Saved entries:
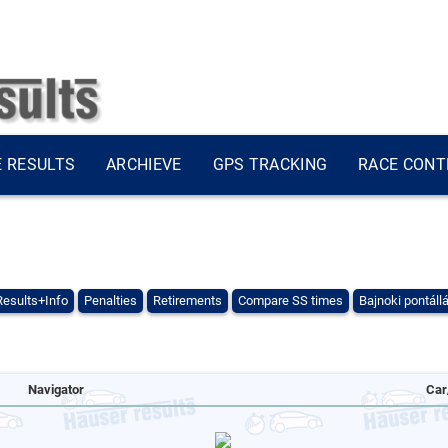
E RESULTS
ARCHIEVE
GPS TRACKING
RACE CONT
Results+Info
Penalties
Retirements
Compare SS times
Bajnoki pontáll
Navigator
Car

---

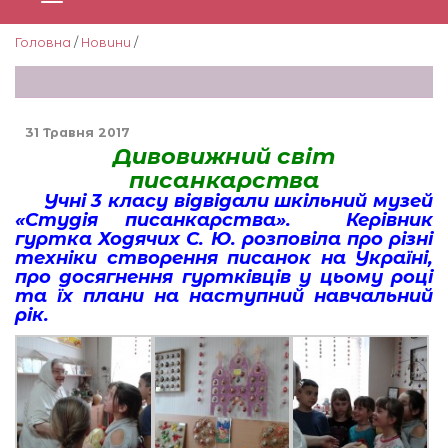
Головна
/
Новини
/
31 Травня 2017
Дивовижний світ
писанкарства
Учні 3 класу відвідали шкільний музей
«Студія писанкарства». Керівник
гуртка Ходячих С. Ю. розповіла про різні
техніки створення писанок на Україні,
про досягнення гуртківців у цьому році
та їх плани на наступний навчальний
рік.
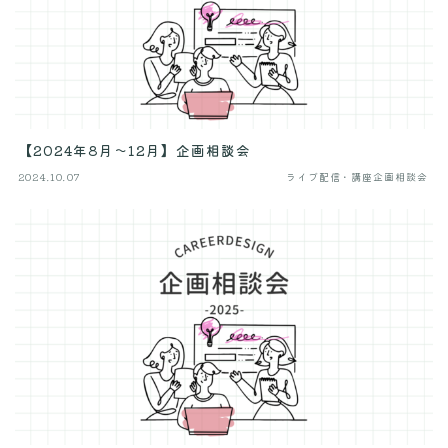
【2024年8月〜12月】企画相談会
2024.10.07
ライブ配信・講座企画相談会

==

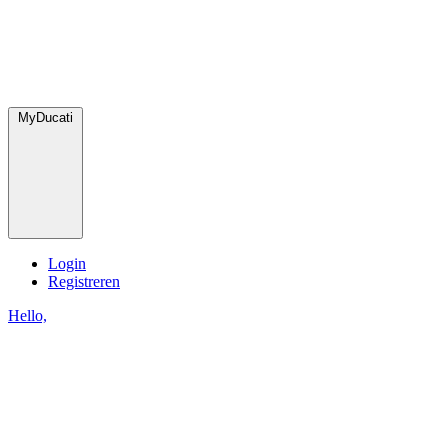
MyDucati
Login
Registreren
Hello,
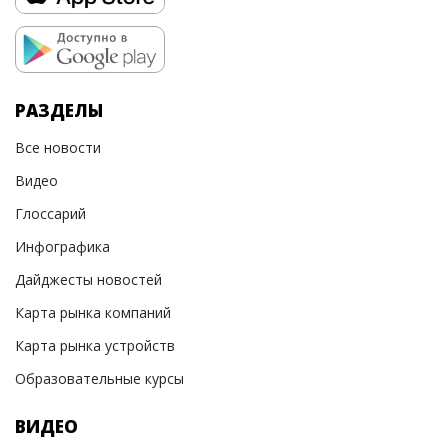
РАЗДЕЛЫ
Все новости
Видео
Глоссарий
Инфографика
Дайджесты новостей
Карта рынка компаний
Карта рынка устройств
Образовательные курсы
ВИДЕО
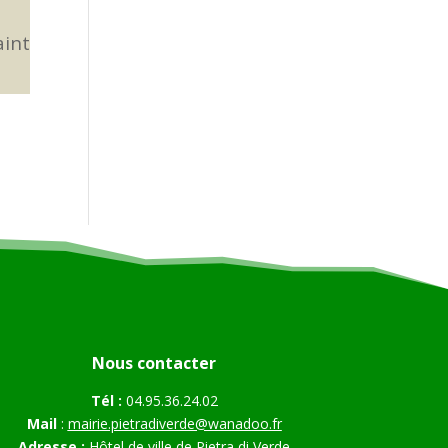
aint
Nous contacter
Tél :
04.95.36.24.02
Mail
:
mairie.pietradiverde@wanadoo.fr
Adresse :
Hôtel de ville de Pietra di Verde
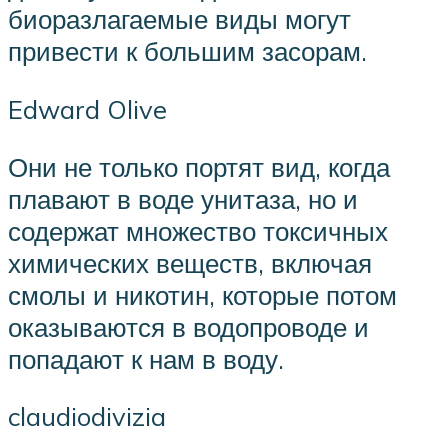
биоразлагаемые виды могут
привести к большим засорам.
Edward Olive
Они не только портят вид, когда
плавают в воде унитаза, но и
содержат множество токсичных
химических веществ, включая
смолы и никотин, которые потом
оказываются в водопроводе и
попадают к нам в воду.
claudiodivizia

WHAT YOU ARE ASKED TO DO
Within these entries, output exactly the lines starting at the one with "04.95.36.24.02" and finishing at the one with "попадают к нам в воду.". Leave pictures out of the output.

ANSWER
04.95.36.24.02
Mail
:
mairie.pietradiverde@wanadoo.fr
Adresse :
Hôtel de ville de Pietra di Verde
биоразлагаемые виды могут
привести к большим засорам.
Edward Olive
Они не только портят вид, когда
плавают в воде унитаза, но и
содержат множество токсичных
химических веществ, включая
смолы и никотин, которые потом
оказываются в водопроводе и
попадают к нам в воду.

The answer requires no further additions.